Due to the COVID-19 pandemic, Karissa’s senior season almost didn’t happen. But, the Lady Eagles finished with a 5-2 record in a brief 2021 season.
Karissa ended her career with over 1,200 points, but she would’ve had more if the pandemic didn’t shorten the 2020-2021 season. During her last season with the Lady Eagles, Karissa averaged 15 points per game through the seven-game, shortened season.
The normal number of regular-season games in a varsity girls basketball season is around 19 or 20. If Karissa played in 13 more games during the 2021 season and continued to average 15 PPG, her career point total would’ve been slightly under 1,400 (1,397).
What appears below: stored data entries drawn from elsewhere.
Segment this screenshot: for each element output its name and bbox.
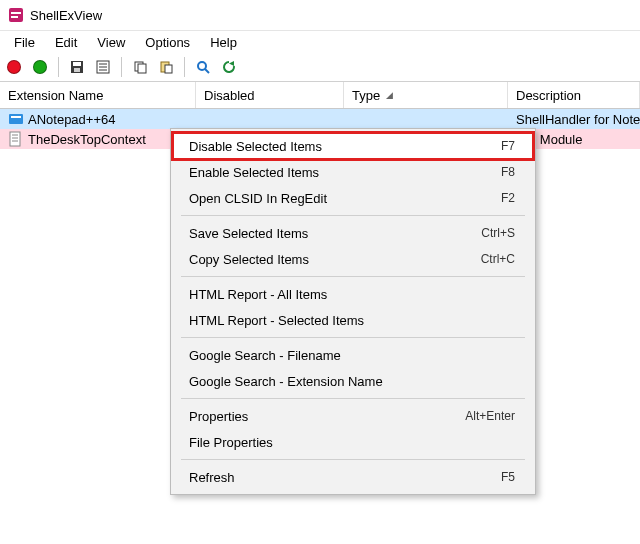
context-menu-label: HTML Report - All Items — [189, 287, 515, 302]
svg-line-15 — [205, 69, 209, 73]
context-menu-item[interactable]: RefreshF5 — [173, 464, 533, 490]
svg-point-14 — [198, 62, 206, 70]
context-menu-shortcut: F5 — [501, 470, 515, 484]
save-icon[interactable] — [67, 57, 87, 77]
context-menu-item[interactable]: File Properties — [173, 429, 533, 455]
dot-red-icon[interactable] — [4, 57, 24, 77]
context-menu-item[interactable]: Copy Selected ItemsCtrl+C — [173, 246, 533, 272]
refresh-icon[interactable] — [219, 57, 239, 77]
copy-icon[interactable] — [130, 57, 150, 77]
context-menu-shortcut: F2 — [501, 191, 515, 205]
sort-indicator-icon: ◢ — [386, 90, 393, 100]
context-menu-label: Google Search - Extension Name — [189, 374, 515, 389]
col-label: Type — [352, 88, 380, 103]
app-icon — [8, 7, 24, 23]
context-menu-label: Google Search - Filename — [189, 348, 515, 363]
context-menu-label: Disable Selected Items — [189, 139, 481, 154]
svg-rect-17 — [9, 114, 23, 124]
col-extension-name[interactable]: Extension Name — [0, 82, 196, 108]
svg-rect-1 — [11, 12, 21, 14]
svg-rect-4 — [73, 62, 81, 66]
title-bar: ShellExView — [0, 0, 640, 31]
context-menu-separator — [181, 276, 525, 277]
menu-options[interactable]: Options — [135, 33, 200, 52]
table-row[interactable]: ANotepad++64 ShellHandler for Notepa — [0, 109, 640, 129]
context-menu-item[interactable]: HTML Report - All Items — [173, 281, 533, 307]
context-menu-shortcut: Ctrl+S — [481, 226, 515, 240]
col-description[interactable]: Description — [508, 82, 640, 108]
menu-file[interactable]: File — [4, 33, 45, 52]
svg-rect-19 — [10, 132, 20, 146]
dot-green-icon[interactable] — [30, 57, 50, 77]
context-menu-item[interactable]: Save Selected ItemsCtrl+S — [173, 220, 533, 246]
context-menu-separator — [181, 398, 525, 399]
context-menu-label: Save Selected Items — [189, 226, 461, 241]
menu-help[interactable]: Help — [200, 33, 247, 52]
svg-marker-16 — [229, 61, 234, 66]
properties-icon[interactable] — [93, 57, 113, 77]
context-menu-item[interactable]: Google Search - Filename — [173, 342, 533, 368]
context-menu-item[interactable]: PropertiesAlt+Enter — [173, 403, 533, 429]
context-menu-separator — [181, 337, 525, 338]
menu-view[interactable]: View — [87, 33, 135, 52]
cell-name: ANotepad++64 — [28, 112, 115, 127]
list-header: Extension Name Disabled Type ◢ Descripti… — [0, 82, 640, 109]
ext-blue-icon — [8, 111, 24, 127]
context-menu-separator — [181, 215, 525, 216]
svg-rect-11 — [138, 64, 146, 73]
context-menu-shortcut: Ctrl+C — [481, 252, 515, 266]
context-menu-shortcut: Alt+Enter — [465, 409, 515, 423]
context-menu-label: Copy Selected Items — [189, 252, 461, 267]
cell-description: ShellHandler for Notepa — [516, 112, 640, 127]
paste-special-icon[interactable] — [156, 57, 176, 77]
context-menu-label: Enable Selected Items — [189, 165, 481, 180]
col-label: Extension Name — [8, 88, 103, 103]
col-label: Disabled — [204, 88, 255, 103]
col-type[interactable]: Type ◢ — [344, 82, 508, 108]
context-menu-item[interactable]: Google Search - Extension Name — [173, 368, 533, 394]
context-menu-label: File Properties — [189, 435, 515, 450]
svg-rect-0 — [9, 8, 23, 22]
ext-sheet-icon — [8, 131, 24, 147]
context-menu-label: HTML Report - Selected Items — [189, 313, 515, 328]
col-disabled[interactable]: Disabled — [196, 82, 344, 108]
context-menu-shortcut: F7 — [501, 139, 515, 153]
context-menu-separator — [181, 459, 525, 460]
context-menu-label: Refresh — [189, 470, 481, 485]
svg-rect-18 — [11, 116, 21, 118]
context-menu-item[interactable]: Enable Selected ItemsF8 — [173, 159, 533, 185]
menu-edit[interactable]: Edit — [45, 33, 87, 52]
window-title: ShellExView — [30, 8, 102, 23]
svg-rect-13 — [165, 65, 172, 73]
context-menu-item[interactable]: Disable Selected ItemsF7 — [173, 133, 533, 159]
context-menu: Disable Selected ItemsF7Enable Selected … — [170, 128, 536, 495]
context-menu-item[interactable]: Open CLSID In RegEditF2 — [173, 185, 533, 211]
col-label: Description — [516, 88, 581, 103]
find-icon[interactable] — [193, 57, 213, 77]
toolbar-separator — [121, 57, 122, 77]
menu-bar: File Edit View Options Help — [0, 31, 640, 53]
context-menu-label: Open CLSID In RegEdit — [189, 191, 481, 206]
svg-rect-5 — [74, 68, 80, 72]
toolbar-separator — [184, 57, 185, 77]
app-window: ShellExView File Edit View Options Help — [0, 0, 640, 544]
toolbar-separator — [58, 57, 59, 77]
context-menu-item[interactable]: HTML Report - Selected Items — [173, 307, 533, 333]
svg-rect-2 — [11, 16, 18, 18]
toolbar — [0, 53, 640, 82]
cell-name: TheDeskTopContext — [28, 132, 146, 147]
context-menu-shortcut: F8 — [501, 165, 515, 179]
context-menu-label: Properties — [189, 409, 445, 424]
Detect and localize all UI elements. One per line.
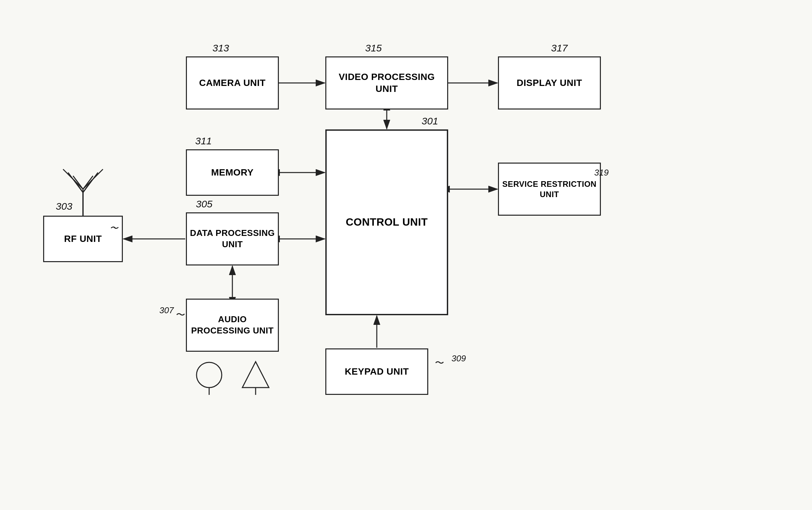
video-processing-block: VIDEO PROCESSINGUNIT [325,56,448,110]
service-restriction-num: 319 [594,168,609,178]
svg-line-25 [83,180,92,192]
speaker-icon [239,358,272,399]
data-processing-block: DATA PROCESSINGUNIT [186,212,279,266]
display-unit-block: DISPLAY UNIT [498,56,601,110]
svg-point-17 [197,362,222,388]
service-restriction-block: SERVICE RESTRICTIONUNIT [498,162,601,216]
video-processing-label: VIDEO PROCESSINGUNIT [339,71,435,95]
diagram: CAMERA UNIT 313 VIDEO PROCESSINGUNIT 315… [0,0,812,510]
keypad-unit-block: KEYPAD UNIT [325,349,428,395]
control-unit-block: CONTROL UNIT [325,129,448,315]
camera-unit-num: 313 [212,42,229,54]
microphone-icon [193,358,226,399]
data-processing-num: 305 [196,199,212,210]
audio-waveline: 〜 [176,308,185,321]
svg-marker-19 [242,362,269,388]
memory-num: 311 [195,136,212,147]
camera-unit-block: CAMERA UNIT [186,56,279,110]
video-processing-num: 315 [365,42,382,54]
svg-line-24 [74,180,83,192]
antenna-drawing [65,156,101,220]
memory-block: MEMORY [186,149,279,196]
keypad-unit-num: 309 [452,353,466,364]
memory-label: MEMORY [211,167,254,179]
control-unit-label: CONTROL UNIT [346,215,428,229]
audio-processing-label: AUDIOPROCESSING UNIT [191,314,274,336]
keypad-unit-label: KEYPAD UNIT [345,366,409,378]
rf-unit-label: RF UNIT [64,233,102,245]
display-unit-label: DISPLAY UNIT [517,77,582,89]
control-unit-num: 301 [422,116,438,127]
audio-processing-block: AUDIOPROCESSING UNIT [186,299,279,352]
service-restriction-label: SERVICE RESTRICTIONUNIT [502,179,597,200]
data-processing-label: DATA PROCESSINGUNIT [190,228,274,250]
keypad-waveline: 〜 [435,357,444,369]
camera-unit-label: CAMERA UNIT [199,77,266,89]
audio-processing-num: 307 [160,305,174,316]
display-unit-num: 317 [551,42,568,54]
rf-unit-waveline: 〜 [110,222,118,234]
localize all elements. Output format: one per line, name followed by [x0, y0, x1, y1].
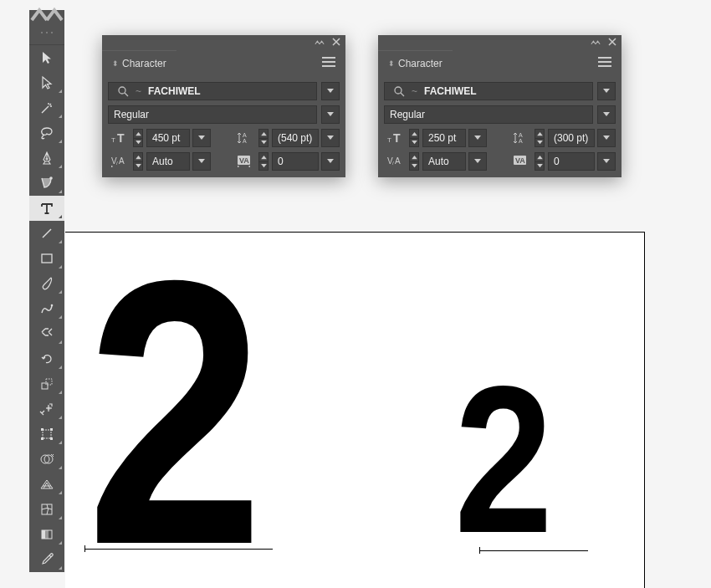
kerning-field[interactable]: Auto [146, 152, 190, 171]
leading-icon: AA [509, 129, 531, 147]
tracking-field[interactable]: 0 [548, 152, 595, 171]
panel-menu-button[interactable] [593, 52, 616, 74]
minimize-icon[interactable] [590, 38, 601, 48]
leading-group: AA (540 pt) [233, 129, 340, 147]
eyedropper-tool[interactable] [29, 547, 64, 572]
kerning-group: V/A Auto [108, 152, 211, 171]
rectangle-tool[interactable] [29, 246, 64, 271]
font-family-value: FACHIWEL [424, 85, 477, 97]
shape-builder-tool[interactable] [29, 447, 64, 472]
free-transform-tool[interactable] [29, 422, 64, 447]
rotate-tool[interactable] [29, 346, 64, 371]
paintbrush-tool[interactable] [29, 271, 64, 296]
artboard[interactable]: 2 2 [65, 232, 645, 588]
svg-rect-9 [43, 430, 51, 438]
mesh-tool[interactable] [29, 497, 64, 522]
tab-character[interactable]: ⬍ Character [102, 50, 176, 75]
character-panel: ⬍ Character ~ FACHIWEL Regular [102, 35, 345, 177]
kerning-stepper[interactable] [133, 152, 143, 171]
font-size-group: TT 250 pt [384, 129, 487, 147]
leading-field[interactable]: (540 pt) [272, 129, 319, 147]
gradient-tool[interactable] [29, 522, 64, 547]
pen-tool[interactable] [29, 146, 64, 171]
close-icon[interactable] [606, 38, 618, 48]
svg-rect-16 [42, 504, 52, 514]
leading-dropdown[interactable] [321, 129, 340, 147]
font-size-icon: TT [384, 129, 406, 147]
panel-titlebar[interactable] [102, 35, 345, 50]
width-tool[interactable] [29, 396, 64, 422]
tracking-stepper[interactable] [535, 152, 545, 171]
text-object-large[interactable]: 2 [86, 224, 264, 588]
leading-dropdown[interactable] [597, 129, 616, 147]
text-baseline [84, 549, 273, 550]
svg-rect-19 [45, 530, 49, 539]
leading-icon: AA [233, 129, 255, 147]
tracking-value: 0 [278, 156, 284, 167]
kerning-dropdown[interactable] [192, 152, 211, 171]
tracking-value: 0 [554, 156, 560, 167]
panel-menu-button[interactable] [317, 52, 340, 74]
font-size-stepper[interactable] [409, 129, 419, 147]
text-baseline [479, 550, 588, 551]
kerning-field[interactable]: Auto [422, 152, 466, 171]
lasso-tool[interactable] [29, 120, 64, 146]
svg-text:A: A [243, 132, 247, 138]
selection-tool[interactable] [29, 45, 64, 70]
magic-wand-tool[interactable] [29, 95, 64, 120]
svg-point-4 [49, 176, 53, 180]
tracking-icon: VA [233, 152, 255, 171]
panel-titlebar[interactable] [378, 35, 621, 50]
leading-group: AA (300 pt) [509, 129, 616, 147]
scale-tool[interactable] [29, 371, 64, 396]
tracking-icon: VA [509, 152, 531, 171]
tracking-dropdown[interactable] [321, 152, 340, 171]
minimize-icon[interactable] [314, 38, 325, 48]
font-size-field[interactable]: 450 pt [146, 129, 190, 147]
font-size-dropdown[interactable] [192, 129, 211, 147]
text-object-small[interactable]: 2 [454, 355, 553, 565]
leading-field[interactable]: (300 pt) [548, 129, 595, 147]
font-style-field[interactable]: Regular [384, 105, 593, 124]
line-segment-tool[interactable] [29, 221, 64, 246]
panel-collapse-button[interactable] [29, 10, 64, 20]
kerning-dropdown[interactable] [468, 152, 487, 171]
kerning-stepper[interactable] [409, 152, 419, 171]
tab-character[interactable]: ⬍ Character [378, 50, 453, 75]
font-family-field[interactable]: ~ FACHIWEL [108, 82, 317, 100]
font-size-stepper[interactable] [133, 129, 143, 147]
leading-value: (540 pt) [278, 132, 312, 144]
leading-stepper[interactable] [535, 129, 545, 147]
font-size-dropdown[interactable] [468, 129, 487, 147]
panel-tabs: ⬍ Character [102, 50, 345, 75]
font-size-field[interactable]: 250 pt [422, 129, 466, 147]
leading-stepper[interactable] [258, 129, 269, 147]
tracking-field[interactable]: 0 [272, 152, 319, 171]
curvature-tool[interactable] [29, 171, 64, 196]
font-family-field[interactable]: ~ FACHIWEL [384, 82, 593, 100]
tracking-dropdown[interactable] [597, 152, 616, 171]
svg-rect-18 [42, 530, 45, 539]
svg-text:A: A [119, 156, 125, 166]
svg-text:T: T [387, 136, 391, 144]
kerning-value: Auto [428, 156, 449, 167]
font-style-dropdown[interactable] [597, 105, 616, 124]
close-icon[interactable] [330, 38, 342, 48]
font-style-field[interactable]: Regular [108, 105, 317, 124]
svg-rect-10 [41, 428, 43, 431]
font-family-dropdown[interactable] [321, 82, 340, 100]
tracking-stepper[interactable] [258, 152, 269, 171]
svg-text:A: A [243, 138, 247, 144]
svg-rect-11 [50, 428, 53, 431]
perspective-grid-tool[interactable] [29, 472, 64, 497]
shaper-tool[interactable] [29, 296, 64, 321]
direct-selection-tool[interactable] [29, 70, 64, 95]
svg-text:VA: VA [515, 156, 525, 165]
tracking-group: VA 0 [233, 152, 340, 171]
eraser-tool[interactable] [29, 321, 64, 346]
font-style-dropdown[interactable] [321, 105, 340, 124]
type-tool[interactable] [29, 196, 64, 221]
font-family-dropdown[interactable] [597, 82, 616, 100]
font-family-value: FACHIWEL [148, 85, 201, 97]
svg-point-1 [46, 32, 48, 33]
Karissa said the thought of almost not having her senior season “was disappointing” at first.
“I was looking forward to college, but I still wanted to get on the court to improve my skills and get ready to play in college,” she said.
Karissa mentioned the biggest strength of her game when playing basketball is the ability to read the court and “get the ball to my teammates, but also knock down shots” in certain moments.
It’s what is preparing Karissa for the next level of basketball with the Tompkins Cortland Community College Panthers.
“I really like the idea of playing for Coach Stevenson and for this team,” she said.
She also likes the idea of the college “being close to home,” a 20-minute drive from McGraw to Dryden.
“I’m looking forward to playing basketball in college,” she said. “I’m really excited and I can’t wait.”
While attending college, Karissa plans to major in nursing. She noted that she won’t be full-on studying nursing until her sophomore year, due to her late decision on picking a major.
Karissa considered picking criminal justice as a major at first, but had a sudden interest in nursing a few months ago during the pandemic. As she did on the basketball court, Wilbur wants to make just as big of a difference off the courtonce she has her college degree.
“I want to be in the medical field,” she said. “I like the idea of helping people. I also partially wanted to get into nursing because of the pandemic.”
Since the college she’s going to is only a two-year institution, Karissa has her sights on continuing her education at another college down the road. She may also extend her basketball career past her time with the Panthers.
Karissa had some advice for young females looking to play basketball in high school and potentially in college.
“I’d tell them to keep working hard even if you don’t get the recognition you think you need,” she said. “Keep working hard and always get to that goal.”